DW: No, we haven’t. You know, it’s funny, because after all those years on FX — where, of course, they look at ratings as well, but I think cable networks rely less on them — so I’ve done this before, I’ve actually worked with CBS before, so it’s kind of woken me back up about what network television is like, you know? [Laughs] There are so many little humps you have to get over and they’re all ratings generated. We’re doing well and I think we’re going to do fine. I trust that CBS — CBS has marketed it very well and promoted it relentlessly. I think we’re good for this year, but no, I have not heard anything.
Okay, good to know. One of the things I was so pleasantly surprised about with the show was the Carrie and Al relationship. Unlike most shows which thrive on the will-they-won’t-they, there’s no mystery here — they have.
DW: And it’s fun because in a way, because the theme of the show has to do with memory, we’re allowed to go back and do more and more of these scenes from Syracuse from 8 or 10 years before so they can get that romance going on, but it doesn’t betray what is going on in the present. In fact, hopefully, it amps it up a little bit. And I don’t think you can do that on a normal procedural because a normal procedural doesn’t have memory as its hook. I think it’s fun. It’s fun to have both things going on and see how they inform each other. And it’s my favorite part of the show. You said you were drawn in, and I was drawn in while reading the script. What is going to happen with these two?
Well, given that he has another relationship he’s involved with and she does remember literally everything that went wrong, do you think there is any sort of hope for a relationship reigniting between them anytime soon?
DW: Well, yeah, I do. I don’t know what’s going to happen, but I do. They’re right there, working every day together and I think it’s right there. I love that a lot of it right now is unspoken. But as I said, you get these memories — there’s no denying, it was a big love back in the day. i don’t know because I don’t write it, but I think we’re heading towards something. We’ll see what it is.
Will we be diving more into other aspects of Al’s personal life in the meantime?
DW: Well, you know, for this one, because it tied in with what was going on, it was interesting. It’s easy to say you want to know more about the characters, but unless it’s tied to the themes that are going on in the show, it becomes kind of superficial to what’s going on. What’s clever is how they tie these things in with this particular episode with what was happening.
What I love is this early on, they’re going there. Like the pilot went right there and showed you Al and and Carrie together in the past. Instead of using six seasons to tease you with it, they went right there. We’re jumping in there. In some ways, we’re much faster paced than other procedurals in looking into these personal lives. I don’t know. It’s one of those things [where] you don’t know the shape of a season until you’re there.

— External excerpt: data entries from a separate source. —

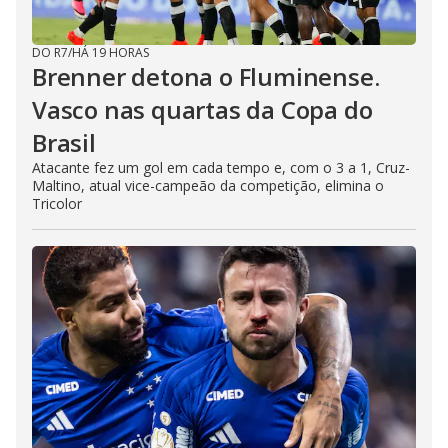
DO R7
/
HÁ 19 HORAS
Brenner detona o Fluminense.
Vasco nas quartas da Copa do
Brasil
Atacante fez um gol em cada tempo e, com o 3 a 1, Cruz-
Maltino, atual vice-campeão da competição, elimina o
Tricolor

Professionally, Carrie’s sister’s case has been haunting them both for a while. Will we be digging deeper into that in what you’ve filmed?
DW: Yeah, I think we’ve been revisiting that now more and more. It’s picking up momentum as we go. Again, I wish I knew where we were going with that, but I always thought that was the other aspect of the show that was interesting — that they do have a longer arc, not just the case by case and week in and week out; something that was going to tie the whole show together with this one case lingering over the years. Yeah, we’ve been dropping clues a little bit in each episode as we go. We’ll see where that takes us.
Is there anything else you hope to do this season that you haven’t had the chance to do yet?
DW: I like what we’re doing, I like the mix. We’ve hit on all these things in this conversation and it’s what I was hoping the show could be, which is more than just a procedural; that we’d have all these things going on: the personal lives and this romance from the past that may be coming back into the present, the longer arc of trying to solve this one murder. That’s what I’m proud of. We’re still trying to find out what we are, but I like that direction. I like that we’re able to do more than what you thought.